Web lists-archives.com

[PATCH for v4.9 LTS 31/86] Btrfs: Fix deadlock between direct IO and fast fsync




From: Chandan Rajendra <chandan@xxxxxxxxxxxxxxxxxx>

[ Upstream commit 97dcdea076ecef41ea4aaa23d4397c2f622e4265 ]

The following deadlock is seen when executing generic/113 test,

 ---------------------------------------------------------+----------------------------------------------------
  Direct I/O task                                           Fast fsync task
 ---------------------------------------------------------+----------------------------------------------------
  btrfs_direct_IO
    __blockdev_direct_IO
     do_blockdev_direct_IO
      do_direct_IO
       btrfs_get_blocks_direct
        while (blocks needs to written)
         get_more_blocks (first iteration)
          btrfs_get_blocks_direct
           btrfs_create_dio_extent
             down_read(&BTRFS_I(inode) >dio_sem)
             Create and add extent map and ordered extent
             up_read(&BTRFS_I(inode) >dio_sem)
                                                            btrfs_sync_file
                                                              btrfs_log_dentry_safe
                                                               btrfs_log_inode_parent
                                                                btrfs_log_inode
                                                                 btrfs_log_changed_extents
                                                                  down_write(&BTRFS_I(inode) >dio_sem)
                                                                   Collect new extent maps and ordered extents
                                                                    wait for ordered extent completion
         get_more_blocks (second iteration)
          btrfs_get_blocks_direct
           btrfs_create_dio_extent
             down_read(&BTRFS_I(inode) >dio_sem)
 --------------------------------------------------------------------------------------------------------------

In the above description, Btrfs direct I/O code path has not yet started
submitting bios for file range covered by the initial ordered
extent.
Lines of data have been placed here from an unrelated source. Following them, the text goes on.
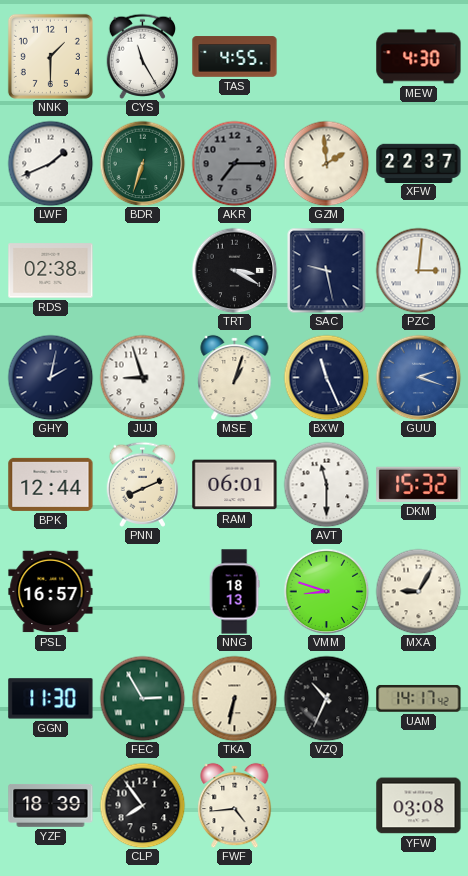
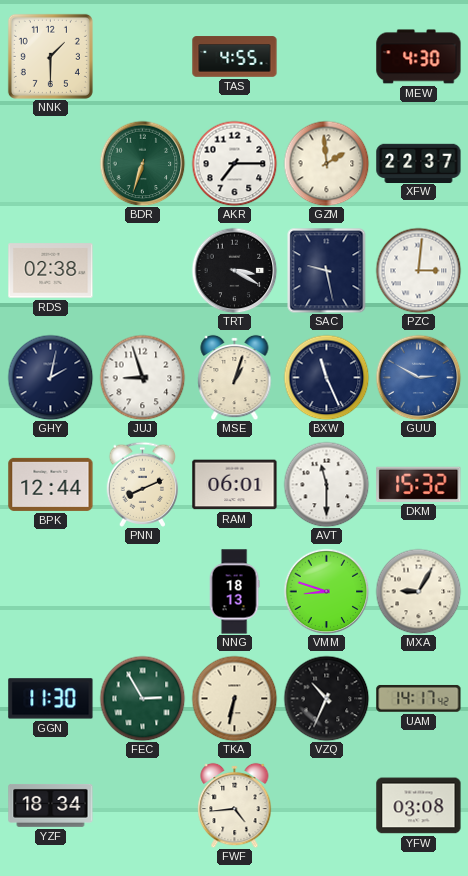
CYS: 11:25 -> none
LWF: 1:41 -> none
AKR dial: grey -> white
GUU: 2:18 -> 2:50
PSL: 16:57 -> none
YZF: 18:39 -> 18:34
CLP: 7:54 -> none
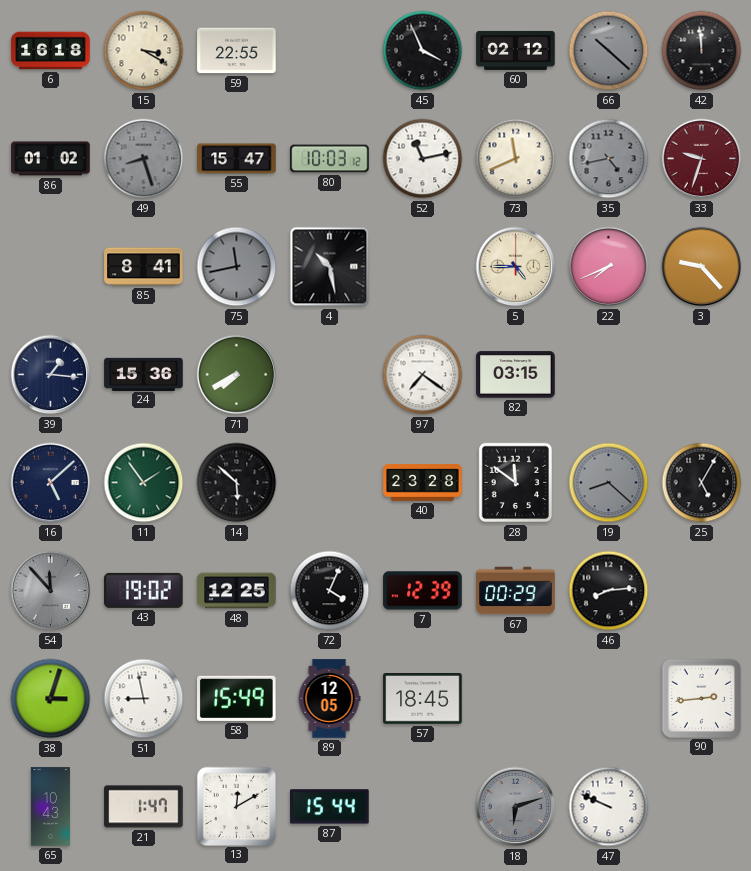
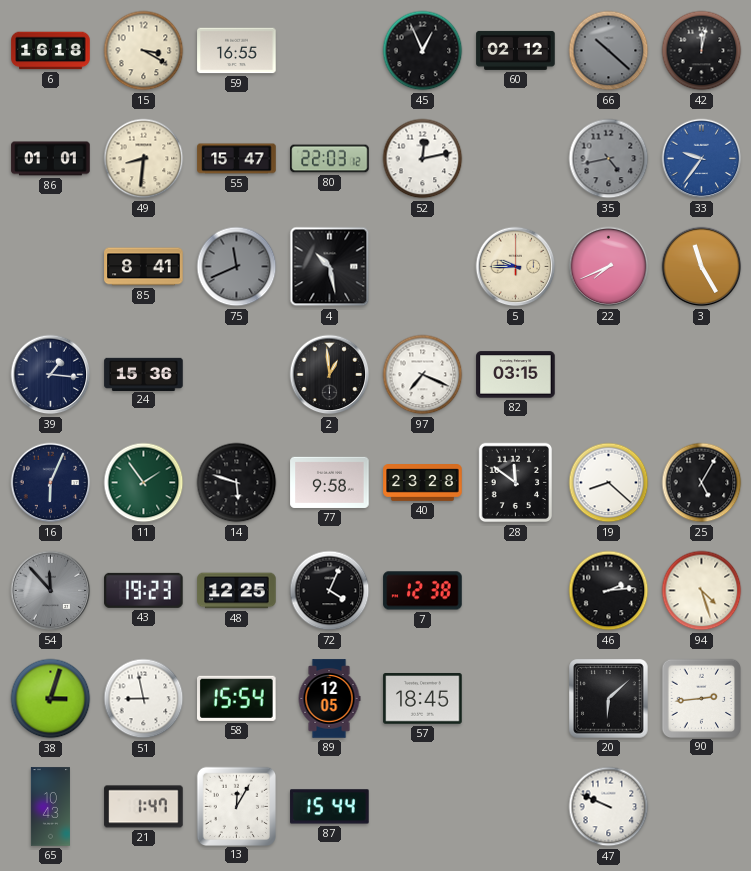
59: 22:55 -> 16:55
45: 3:56 -> 12:56
42: 11:59 -> 12:02
86: 01:02 -> 01:01
49: 8:27 -> 8:31
49 dial: grey -> cream
80: 10:03 -> 22:03
52: 11:13 -> 12:13
73: 11:41 -> none
33: 9:33 -> 9:36
33 dial: burgundy -> blue
75: 11:43 -> 11:41
5: 4:45 -> 9:45
3: 9:23 -> 11:25
71: 7:40 -> none
2: none -> 12:59
97: 7:21 -> 7:19
16: 5:08 -> 6:04
14: 5:52 -> 5:48
77: none -> 9:58
19 dial: grey -> white
43: 19:02 -> 19:23
7: 12:39 -> 12:38
67: 00:29 -> none
46: 8:14 -> 2:14
94: none -> 4:27
58: 15:49 -> 15:54
20: none -> 6:08
13: 12:10 -> 12:05
18: 6:12 -> none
Meanwhile, The fast fsync task obtains the write semaphore and
waits for I/O on the ordered extent to get completed. However, the
Direct I/O task is now blocked on obtaining the read semaphore.

To resolve the deadlock, this commit modifies the Direct I/O code path
to obtain the read semaphore before invoking
__blockdev_direct_IO(). The semaphore is then given up after
__blockdev_direct_IO() returns. This allows the Direct I/O code to
complete I/O on all the ordered extents it creates.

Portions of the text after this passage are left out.